Search code examples
reinforcement-learning

Learning agent in custom gymnasium enviroment with stable_baseline3 make change this envirment


I customize a gymnasium enviroment and train it with stable_baseline3. But leaning process change my enviroment.

>>>print(env.step(2))
(510, -0.1, False, False, {})
>>>model.learn(total_timesteps=10000)
>>>print(env.step(2))
(104, -0.1, False, False, {'TimeLimit.truncated': False})

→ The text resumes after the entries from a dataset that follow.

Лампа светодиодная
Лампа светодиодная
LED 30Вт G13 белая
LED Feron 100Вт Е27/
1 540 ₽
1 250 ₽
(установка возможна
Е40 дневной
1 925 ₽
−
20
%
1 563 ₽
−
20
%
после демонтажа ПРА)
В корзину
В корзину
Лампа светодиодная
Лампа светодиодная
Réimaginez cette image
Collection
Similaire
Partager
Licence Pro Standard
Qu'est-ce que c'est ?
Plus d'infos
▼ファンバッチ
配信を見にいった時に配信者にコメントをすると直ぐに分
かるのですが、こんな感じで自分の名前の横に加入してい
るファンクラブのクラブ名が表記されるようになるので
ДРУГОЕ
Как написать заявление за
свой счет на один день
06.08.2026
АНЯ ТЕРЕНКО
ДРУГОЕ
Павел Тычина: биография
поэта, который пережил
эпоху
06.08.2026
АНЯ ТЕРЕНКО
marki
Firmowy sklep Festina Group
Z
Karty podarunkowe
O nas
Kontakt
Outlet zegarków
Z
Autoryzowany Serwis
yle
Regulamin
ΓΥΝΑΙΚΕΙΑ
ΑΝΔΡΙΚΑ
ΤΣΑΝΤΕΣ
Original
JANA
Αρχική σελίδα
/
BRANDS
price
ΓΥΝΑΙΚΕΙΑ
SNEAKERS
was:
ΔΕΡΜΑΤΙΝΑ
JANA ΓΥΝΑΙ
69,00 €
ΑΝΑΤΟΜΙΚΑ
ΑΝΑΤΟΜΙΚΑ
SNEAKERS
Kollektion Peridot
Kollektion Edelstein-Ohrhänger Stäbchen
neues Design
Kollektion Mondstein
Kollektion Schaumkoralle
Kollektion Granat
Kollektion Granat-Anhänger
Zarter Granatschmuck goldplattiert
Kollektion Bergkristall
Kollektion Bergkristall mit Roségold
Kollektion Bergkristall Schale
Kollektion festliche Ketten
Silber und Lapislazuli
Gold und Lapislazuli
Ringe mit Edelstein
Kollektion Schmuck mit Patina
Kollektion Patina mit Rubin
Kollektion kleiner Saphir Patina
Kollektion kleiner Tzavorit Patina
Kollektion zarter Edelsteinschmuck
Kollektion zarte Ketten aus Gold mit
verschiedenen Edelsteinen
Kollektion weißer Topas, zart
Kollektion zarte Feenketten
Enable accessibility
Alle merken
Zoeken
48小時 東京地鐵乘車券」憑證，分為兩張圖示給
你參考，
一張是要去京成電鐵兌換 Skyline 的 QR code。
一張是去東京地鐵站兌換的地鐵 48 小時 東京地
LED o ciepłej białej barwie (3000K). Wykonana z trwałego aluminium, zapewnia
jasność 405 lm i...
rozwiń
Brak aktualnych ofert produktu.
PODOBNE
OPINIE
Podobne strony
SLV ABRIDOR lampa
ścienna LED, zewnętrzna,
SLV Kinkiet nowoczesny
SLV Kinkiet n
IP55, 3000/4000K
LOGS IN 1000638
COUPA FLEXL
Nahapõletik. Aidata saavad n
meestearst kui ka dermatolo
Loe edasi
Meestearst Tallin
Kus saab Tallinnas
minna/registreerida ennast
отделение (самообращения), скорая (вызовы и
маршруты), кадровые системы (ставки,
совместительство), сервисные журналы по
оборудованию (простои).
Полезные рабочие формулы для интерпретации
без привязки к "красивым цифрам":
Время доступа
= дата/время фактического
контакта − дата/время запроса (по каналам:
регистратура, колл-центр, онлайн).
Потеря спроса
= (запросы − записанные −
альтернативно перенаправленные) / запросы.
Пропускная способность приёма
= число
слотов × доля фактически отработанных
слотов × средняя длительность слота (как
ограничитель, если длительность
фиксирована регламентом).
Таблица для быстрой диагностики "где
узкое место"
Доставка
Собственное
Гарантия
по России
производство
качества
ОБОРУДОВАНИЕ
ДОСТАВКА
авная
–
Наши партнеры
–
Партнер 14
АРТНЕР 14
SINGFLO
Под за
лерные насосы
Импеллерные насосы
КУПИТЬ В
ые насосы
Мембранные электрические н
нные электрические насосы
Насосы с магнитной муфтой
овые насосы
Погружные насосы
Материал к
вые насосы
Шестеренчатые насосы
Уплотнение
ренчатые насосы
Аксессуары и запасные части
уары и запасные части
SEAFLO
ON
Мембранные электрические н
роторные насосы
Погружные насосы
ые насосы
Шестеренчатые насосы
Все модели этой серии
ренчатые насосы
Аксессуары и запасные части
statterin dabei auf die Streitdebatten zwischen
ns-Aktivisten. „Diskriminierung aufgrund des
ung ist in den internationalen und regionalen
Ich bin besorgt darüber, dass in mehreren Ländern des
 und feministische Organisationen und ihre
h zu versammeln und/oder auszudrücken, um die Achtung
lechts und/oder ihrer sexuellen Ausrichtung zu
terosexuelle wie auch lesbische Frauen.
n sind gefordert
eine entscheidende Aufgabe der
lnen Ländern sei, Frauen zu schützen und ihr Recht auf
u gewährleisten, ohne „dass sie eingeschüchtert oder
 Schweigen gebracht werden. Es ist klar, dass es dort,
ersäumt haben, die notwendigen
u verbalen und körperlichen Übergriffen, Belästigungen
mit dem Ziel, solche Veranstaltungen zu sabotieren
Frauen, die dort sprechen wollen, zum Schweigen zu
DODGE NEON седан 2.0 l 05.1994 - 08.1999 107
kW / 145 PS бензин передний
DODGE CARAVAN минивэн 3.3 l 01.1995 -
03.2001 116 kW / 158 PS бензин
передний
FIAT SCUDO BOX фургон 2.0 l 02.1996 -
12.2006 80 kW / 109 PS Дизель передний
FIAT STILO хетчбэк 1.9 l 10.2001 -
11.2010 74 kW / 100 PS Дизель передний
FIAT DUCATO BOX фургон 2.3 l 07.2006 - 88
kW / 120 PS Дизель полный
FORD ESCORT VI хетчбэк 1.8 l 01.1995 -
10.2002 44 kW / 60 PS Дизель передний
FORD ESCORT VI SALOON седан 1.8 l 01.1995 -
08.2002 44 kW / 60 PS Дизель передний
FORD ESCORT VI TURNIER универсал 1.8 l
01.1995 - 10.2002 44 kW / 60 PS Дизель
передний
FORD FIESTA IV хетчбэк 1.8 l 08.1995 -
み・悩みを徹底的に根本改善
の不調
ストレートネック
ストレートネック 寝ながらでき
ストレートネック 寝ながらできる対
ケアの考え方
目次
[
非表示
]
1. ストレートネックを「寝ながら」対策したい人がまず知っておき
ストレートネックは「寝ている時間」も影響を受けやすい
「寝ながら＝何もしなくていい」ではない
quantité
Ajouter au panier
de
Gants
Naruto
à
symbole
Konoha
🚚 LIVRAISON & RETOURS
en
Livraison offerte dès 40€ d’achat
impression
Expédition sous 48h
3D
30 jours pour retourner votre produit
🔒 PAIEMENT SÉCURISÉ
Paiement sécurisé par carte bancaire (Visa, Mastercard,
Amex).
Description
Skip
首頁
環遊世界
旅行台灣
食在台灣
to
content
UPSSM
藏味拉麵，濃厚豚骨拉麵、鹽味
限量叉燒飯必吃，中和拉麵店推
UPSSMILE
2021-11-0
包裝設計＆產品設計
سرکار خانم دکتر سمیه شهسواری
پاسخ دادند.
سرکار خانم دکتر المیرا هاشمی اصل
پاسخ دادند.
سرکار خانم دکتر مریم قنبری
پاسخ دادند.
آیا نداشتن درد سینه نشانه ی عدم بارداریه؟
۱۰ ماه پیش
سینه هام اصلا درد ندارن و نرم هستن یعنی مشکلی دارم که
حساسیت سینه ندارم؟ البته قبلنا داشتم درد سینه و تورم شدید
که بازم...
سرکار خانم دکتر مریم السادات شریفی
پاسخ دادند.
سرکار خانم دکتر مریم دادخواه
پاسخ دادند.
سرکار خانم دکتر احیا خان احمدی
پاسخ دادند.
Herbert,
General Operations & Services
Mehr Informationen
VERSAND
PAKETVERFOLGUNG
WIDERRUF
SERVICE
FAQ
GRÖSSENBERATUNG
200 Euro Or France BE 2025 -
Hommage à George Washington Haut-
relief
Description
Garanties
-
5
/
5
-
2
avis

For the same action = 2, enviroment after learning give me another observation. Do anyone know why? Thanks!


Solution

  • This depends on a number of factors, so I cannot say what it is. However, from your current setup, if you want to produce the same result from a step, you might want to reset your environment (and possibly with the same seed):

    # Initialize your environment
    env = gym.make(...) 
    
    # Reset your environment
    state, info = env.reset(seed = 42)
    env.step(2)
    >> (510, -0.1, False, False, {})
    
    # Learn
    model.learn(total_timesteps=10000)
    
    # Reset your environment again
    state, info = env.reset(seed = 42)
    env.step(2)
    >> (510, -0.1, False, False, {})
    

    In reinforcement learning terms, if there is an initial state distribution, i.e. there is more than one state that can be the starting state, you must use a seed if you want to reproduce the exact same results after the first step. If not, you do not have to use a seed necessarily.